> _What the exercise asks_
Please reproduce all the data exactly as written and omit the pictures.

==== Data for review ====

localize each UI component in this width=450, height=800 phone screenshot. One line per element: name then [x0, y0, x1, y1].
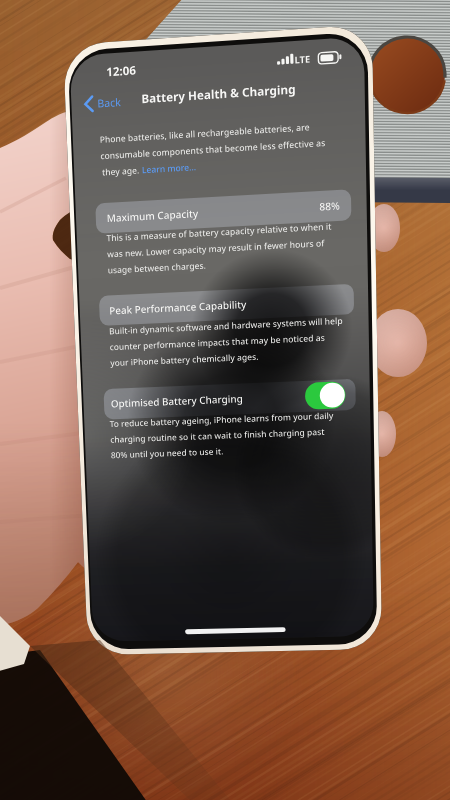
button[interactable]: Back	[78, 88, 136, 116]
button[interactable]: Optimised Battery Charging toggle	[302, 384, 348, 413]
button[interactable]	[99, 288, 356, 326]
button[interactable]	[103, 380, 356, 418]
button[interactable]	[95, 192, 356, 233]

====

> _Result of the exercise_
localize each UI component in this width=450, height=800 phone screenshot. One line per element: name then [x0, y0, x1, y1].
button[interactable]: Back	[78, 88, 136, 116]
button[interactable]: Optimised Battery Charging toggle	[302, 384, 348, 413]
button[interactable]	[99, 288, 356, 326]
button[interactable]	[103, 380, 356, 418]
button[interactable]	[95, 192, 356, 233]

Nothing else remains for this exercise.